Since petitioners perform tasks which are usually necessary or
desirable in the main business of Hi-Line, they should be deemed
regular employees of the latter 13 and as such are entitled to all
the benefits and rights appurtenant to regular employment.
Being regular employees, they should have been afforded due
process prior to their dismissal. 14 Instead they were
unceremoniously dismissed on June 6, 1987 when they were not
allowed to enter the company's premises by the security guards.
The argument of private respondents that the contract of Ecal
with the company expired cannot be sustained. Petitioners may

only be dismissed for an authorized or just cause and after due
At this juncture, We note that petitioners and private respondents
allege conflicting dates of employment of the former. Petitioners
claim that as early as March or May, 1986, they have already
been working with Hi-Line Line, while private respondents
contend that it was only in April, 1987 that they had been
engaged by the company. This Court is not a trier of facts and
there is not enough basis in the records to enable Us to come up
with definite dates of employment. However, whatever be the
date of their employment, petitioners will still be considered
employees of the company. If petitioners had started their
employment in 1986, they would have rendered more than 1 year
of service at the time of their dismissal and, therefore, should be
considered regular employees. Even if they have been engaged
only in April of 1987, they will still be deemed regular employees
for as earlier indicated, Isagani Ecal is a "labor-only" contractor
and petitioners perform activities directly related to the principal
business of Hi-Line Line.
Petitioners, having been illegally dismissed on June 6, 1987, are
entitled to backwages equivalent to three years without
qualifications and deductions in line with prevailing jurisprudence.

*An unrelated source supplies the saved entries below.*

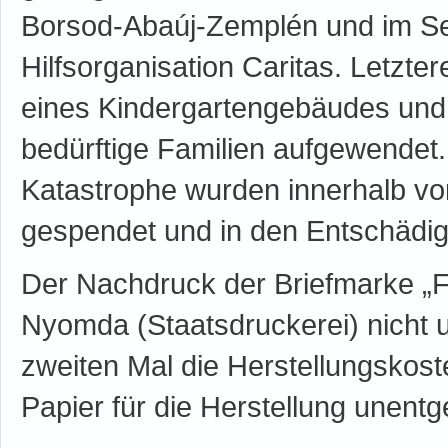
Borsod-Abaúj-Zemplén und im Se
Hilfsorganisation Caritas. Letzt
eines Kindergartengebäudes und 
bedürftige Familien aufgewendet.
Katastrophe wurden innerhalb v
gespendet und in den Entschädig
Der Nachdruck der Briefmarke „F
Nyomda (Staatsdruckerei) nicht 
zweiten Mal die Herstellungskos
Papier für die Herstellung unentge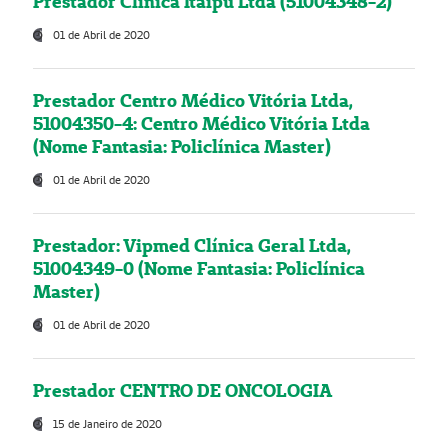
Prestador Clínica Itaipú Ltda (51004348-2)
01 de Abril de 2020
Prestador Centro Médico Vitória Ltda,
51004350-4: Centro Médico Vitória Ltda
(Nome Fantasia: Policlínica Master)
01 de Abril de 2020
Prestador: Vipmed Clínica Geral Ltda,
51004349-0 (Nome Fantasia: Policlínica
Master)
01 de Abril de 2020
Prestador CENTRO DE ONCOLOGIA
15 de Janeiro de 2020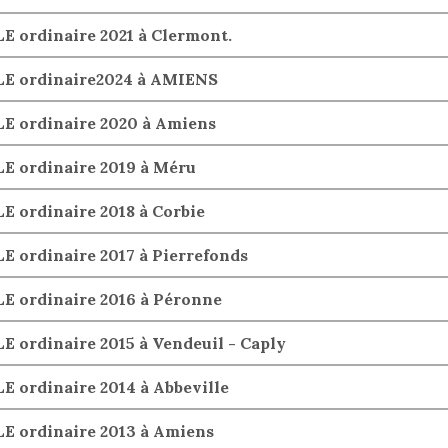
 ordinaire 2021 à Clermont.
E ordinaire2024 à AMIENS
 ordinaire 2020 à Amiens
 ordinaire 2019 à Méru
ordinaire 2018 à Corbie
ordinaire 2017 à Pierrefonds
 ordinaire 2016 à Péronne
ordinaire 2015 à Vendeuil - Caply
ordinaire 2014 à Abbeville
 ordinaire 2013 à Amiens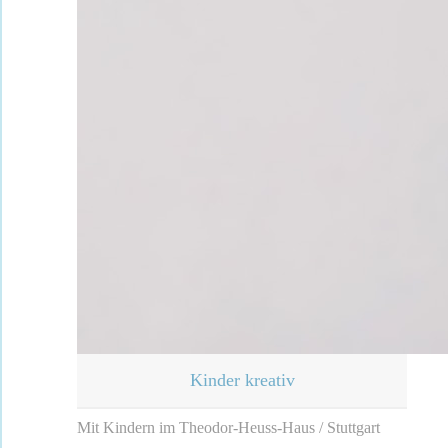
Kinder kreativ
Mit Kindern im Theodor-Heuss-Haus / Stuttgart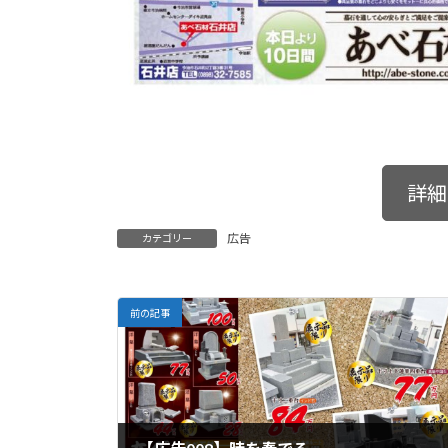
詳細
広告
カテゴリー
前の記事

WHEREFORE, the decision of public respondent NLRC is hereby
REVERSED and SET ASIDE. Private respondent Hi-Line Timber,
Inc. is hereby ordered to reinstate petitioners to their former
positions with backwages equivalent to three (3) years without
deductions and qualifications. The records of the case are
remanded to the labor arbiter for determination of the unpaid
benefits due petitioners. No costs.

Narvasa, Cruz, Griño-Aquino and Medialdea, JJ., concur.